Common adverse events (% vs placebo) for pirfenidone are nausea (36% vs 16%), rash (30% vs 10%), abdominal pain (24% vs 15%), and dyspepsia (19% vs 7%). Common adverse events for nintedanib are diarrhea (62% vs 18%), nausea (24% vs 7%), and abdominal pain (15% vs 6%). Both drugs are associated with an increase in liver enzymes. Nintedanib is not recommended for patients with moderate or severe liver impairment.1,2 Pirfenidone is not recommended for severe liver impairment. Pirfenidone is associated with photosensitivity and rash while nintedanib is embryotoxic.
The safety and efficacy of both pirfenidone and nintedanib were evaluated in subjects with clinically confirmed IPF. Other eligibility criteria were forced viral capacity (FVC) at 50% or more of predicted, and diffusion capacity of lung for carbon monoxide (DLCO) of at least 30% predicted.1,2,3,4 At baseline, the pirfenidone subjects had a mean FVC % of predicted of approximately 68%, compared to 81% for the nintedanib subjects.
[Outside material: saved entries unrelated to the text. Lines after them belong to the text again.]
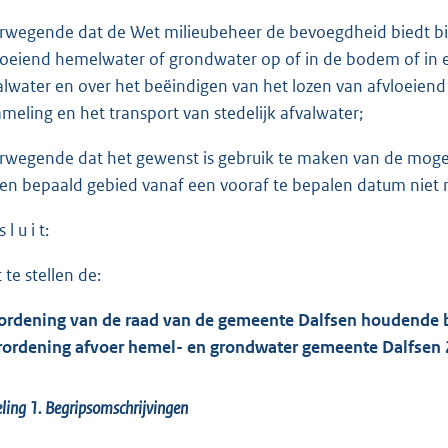
rwegende dat de Wet milieubeheer de bevoegdheid biedt bij 
loeiend hemelwater of grondwater op of in de bodem of in e
alwater en over het beëindigen van het lozen van afvloeien
ameling en het transport van stedelijk afvalwater;
rwegende dat het gewenst is gebruik te maken van de moge
een bepaald gebied vanaf een vooraf te bepalen datum niet m
 l u i t:
 te stellen de:
ordening van de raad van de gemeente Dalfsen houdende b
rordening afvoer hemel- en grondwater gemeente Dalfsen 
ling 1. Begripsomschrijvingen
DLCO % of predicted were approximately 44% and 47%, respectively. The primary efficacy endpoint was decline in FVC. However, this was measured differently between drugs. For pirfenidone, it was the proportion of subjects who had a decline of >/= 10% from baseline to week 52 in the percentage of predicted FVC or who had died. The nintedanib study measured the annual rate of decline in FVC. Pirfenidone was evaluated in three placebo-controlled studies: two showed positive results and the third showed no difference in decline of FVC.1 For study one (ASCEND) (n = 555), 17% of those randomized to pirfenidone met the endpoint compared to 32% for placebo (47% reduction). Study two showed similar results. For nintedanib, efficacy and safety were evaluated in two Phase 3 placebo-controlled studies (n = 513, 548).2,4 Rates of decline in FVC were -115 mL for study one and -114 mL for study two, compared to -240 and -207, respectively, for placebo. The differences vs. placebo were -125 (95% confidence interval [CI], 78-173) and -94 mL (95% CI, 45-143). It is difficult to compare cross studies to try to glean potential differences, but using the pirfenidone endpoint, the 10% decline in FVC for nintedanib was 28% vs 43% for placebo (35% reduction).2 Based on the studies cited in the respective labels, no statistically significant differences in all-cause mortality were observed for either drug. However, when data were pooled from two Phase 3 studies, survival significantly favored pirfenidone.3
IPF is a chronic, progressive, and fatal lung disease characterized by a decline in lung function due to proliferation of fibrous tissue in the lungs. Previous treatment, with limited effectiveness, includes prednisone, azathioprine, and N-acetyl cysteine.5 Pirfenidone and nintedanib are the first FDA-approved treatments for IDF. These drug are effective in slowing the progression of the disease as measured by the decline in FVC. It is not clear whether one drug offers any clear advantage over the other, although some difference may emerge with more clinical experience. The wholesale cost for pirfenidone is $7800 for 30 days and for nintedanib is $8000 for 30 days for both the 100 mg and 150 mg doses.